# Memory Equivalent Capacity (MEC)

This notebook is used for calculation and documentation of the model MEC. 

The calculation of MEC in our model only looks at the classifier section. This means that the feature extraction from images performed by the CNN will be included.
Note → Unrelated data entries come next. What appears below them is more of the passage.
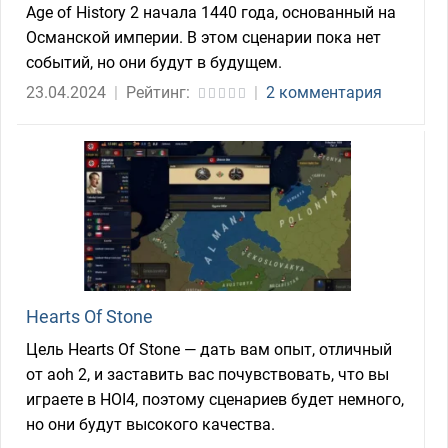
Age of History 2 начала 1440 года, основанный на
Османской империи. В этом сценарии пока нет
событий, но они будут в будущем.
23.04.2024
|
Рейтинг:
|
2 комментария
Hearts Of Stone
Цель Hearts Of Stone — дать вам опыт, отличный
от aoh 2, и заставить вас почувствовать, что вы
играете в HOI4, поэтому сценариев будет немного,
но они будут высокого качества.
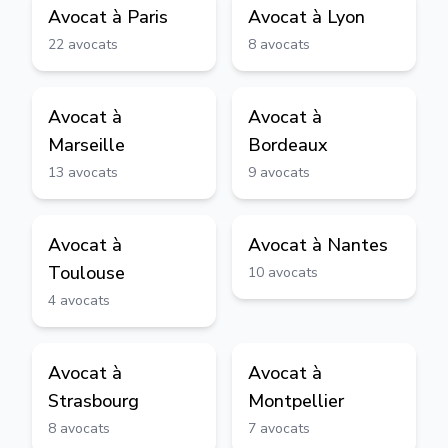
Avocat à
Paris
Avocat à
Lyon
22
avocats
8
avocats
Avocat à
Avocat à
Marseille
Bordeaux
13
avocats
9
avocats
Avocat à
Avocat à
Nantes
Toulouse
10
avocats
4
avocats
Avocat à
Avocat à
Strasbourg
Montpellier
8
avocats
7
avocats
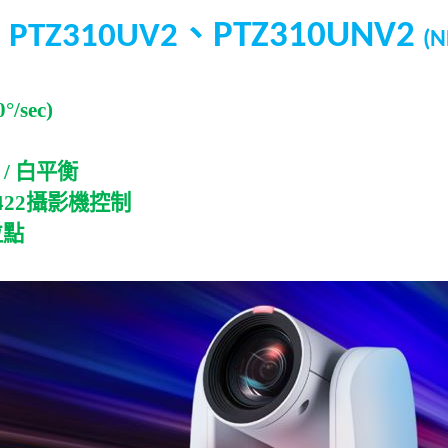
、
PTZ310UNV2
-- PTZ310UV2
(
N
°/sec)
/
白平衡
422
攝影機控制
位點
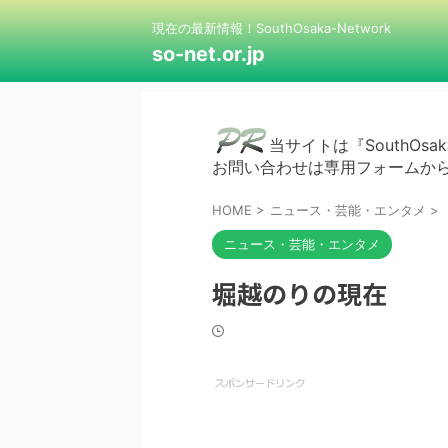
現在の最新情報！SouthOsaka-Network
so-net.or.jp
当サイトは『SouthOsak
お問い合わせは専用フォームか
HOME
>
ニュース・芸能・エンタメ
>
ニュース・芸能・エンタメ
堀越のりの現在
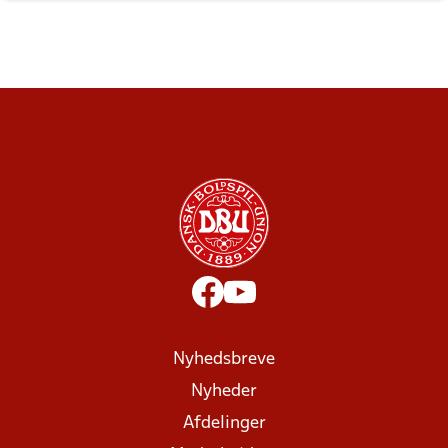
Nyhedsbreve
Nyheder
Afdelinger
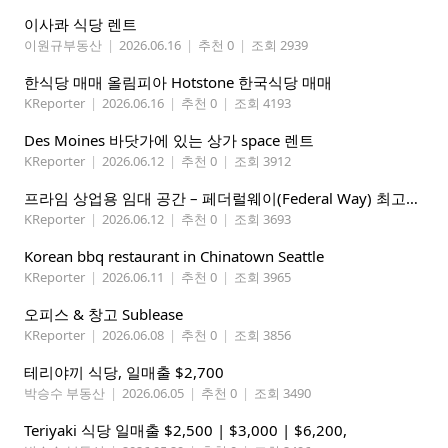
이사콰 식당 렌트
이원규부동산
|
2026.06.16
|
추천 0
|
조회 2939
한식당 매매 올림피아 Hotstone 한국식당 매매
KReporter
|
2026.06.16
|
추천 0
|
조회 4193
Des Moines 바닷가에 있는 상가 space 렌트
KReporter
|
2026.06.12
|
추천 0
|
조회 3912
프라임 상업용 임대 공간 – 페더럴웨이(Federal Way) 최고의 가시성 입지
KReporter
|
2026.06.12
|
추천 0
|
조회 3693
Korean bbq restaurant in Chinatown Seattle
KReporter
|
2026.06.11
|
추천 0
|
조회 3965
오피스 & 창고 Sublease
KReporter
|
2026.06.08
|
추천 0
|
조회 3856
테리야끼 식당, 일매출 $2,700
박승수 부동산
|
2026.06.05
|
추천 0
|
조회 3490
Teriyaki 식당 일매출 $2,500 | $3,000 | $6,200,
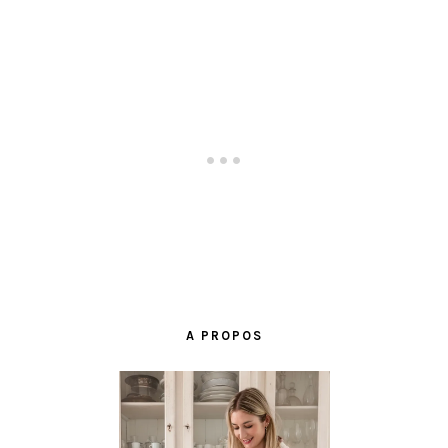
BARRE
LATÉRALE
A PROPOS
PRINCIPALE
This means that the generalization of the model will be calculated through a comparison between the information content of the latent embedding

In [None]:
import tensorflow as tf
import tensorflow.keras as keras

In [None]:
model = tf.keras.applications.MobileNetV2(
    alpha=1.0,
)

Downloading data from https://storage.googleapis.com/tensorflow/keras-applications/mobilenet_v2/mobilenet_v2_weights_tf_dim_ordering_tf_kernels_1.0_224.h5


In [None]:
model.layers[-1].input_shape, model.layers[-1].output_shape


((None, 1280), (None, 1000))

We see that the output features of the model is $1280$ which will be the number of input features for the linear model

The MEC of the model is defined as in section 7.2 in the book

In summary, derived four engineering rules to determine the Memory-equivalent
Capacity of a neural network:
1. The output of a single neuron yields maximally one bit of information.
2. The capacity of a single neuron is the number of its parameters (weights and threshold) in bits.
3. The total capacity $C_{tot}$ of $M$ neurons in parallel is $C_{tot} = \sum^M_{C_i}$ where $C_i$ is the capacity of each neuron.
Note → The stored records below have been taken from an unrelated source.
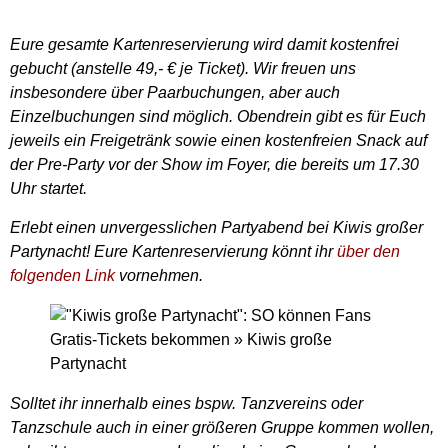
Eure gesamte Kartenreservierung wird damit kostenfrei
gebucht (anstelle 49,- € je Ticket). Wir freuen uns
insbesondere über Paarbuchungen, aber auch
Einzelbuchungen sind möglich. Obendrein gibt es für Euch
jeweils ein Freigetränk sowie einen kostenfreien Snack auf
der Pre-Party vor der Show im Foyer, die bereits um 17.30
Uhr startet.
Erlebt einen unvergesslichen Partyabend bei Kiwis großer
Partynacht! Eure Kartenreservierung könnt ihr
über den
folgenden Link
vornehmen.
Solltet ihr innerhalb eines bspw. Tanzvereins oder
Tanzschule auch in einer größeren Gruppe kommen wollen,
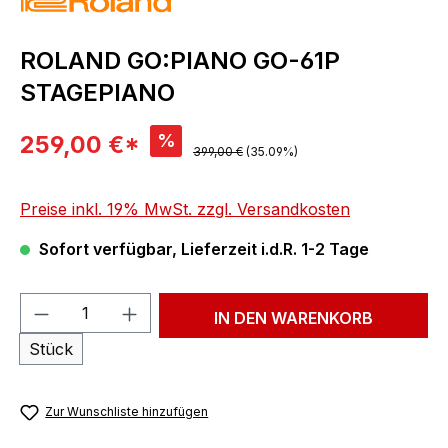
ROLAND GO:PIANO GO-61P
STAGEPIANO
Verkaufspreis:
%
259,00 €*
Regulärer Preis:
399,00 €
(35.09%)
Preise inkl. 19% MwSt. zzgl. Versandkosten
Sofort verfügbar, Lieferzeit i.d.R. 1-2 Tage
Produkt Anzahl: Gib den gewünschten We
IN DEN WARENKORB
Stück
Zur Wunschliste hinzufügen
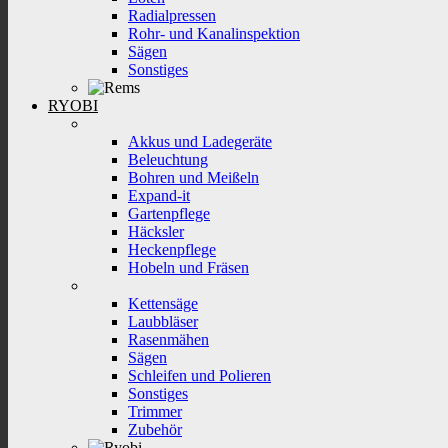
Radialpressen
Rohr- und Kanalinspektion
Sägen
Sonstiges
RYOBI
Akkus und Ladegeräte
Beleuchtung
Bohren und Meißeln
Expand-it
Gartenpflege
Häcksler
Heckenpflege
Hobeln und Fräsen
Kettensäge
Laubbläser
Rasenmähen
Sägen
Schleifen und Polieren
Sonstiges
Trimmer
Zubehör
4. For perceptrons in series (e.g., in subsequent layers), the capacity of a subsequent
layer cannot be larger than the output of the previous layer.

In [None]:
# Only works for dense layer
def mec_of_linear_layer(layer):
    assert isinstance(layer, keras.layers.Dense), "Only works for dense layers"
    # Zero is weights, 1 is bias
    in_shape, out_shape = layer.get_weights()[0].shape
    cap_neuron=out_shape
    if type(layer.bias)!=type(None):
        in_shape+=1
    return cap_neuron*in_shape

**Calculate MEC**

In [None]:
MEC = mec_of_linear_layer(model.layers[-1])
print(f"Model has {MEC} bits of capacity or {MEC*0.000122}kB or {MEC*(1.192e-7)} mB")

Model has 1281000 bits of capacity or 156.282kB or 0.1526952 mB


### Width multiplier


<i><u>The original paper except</u></i>


Although the base MobileNet architecture is already small and low latency, many times a specific use case or application may require the model to be smaller and faster.
In order to construct these smaller and less computationally expensive models we introduce a very simple parameter $\alpha$ called width multiplier. The role of the width multiplier $\alpha$ is to thin a network uniformly at each layer. For a given layer and width multiplier $\alpha$, the number of input channels $M$ becomes $\alpha M$ and the number of output channels $N$ becomes $\alpha N$.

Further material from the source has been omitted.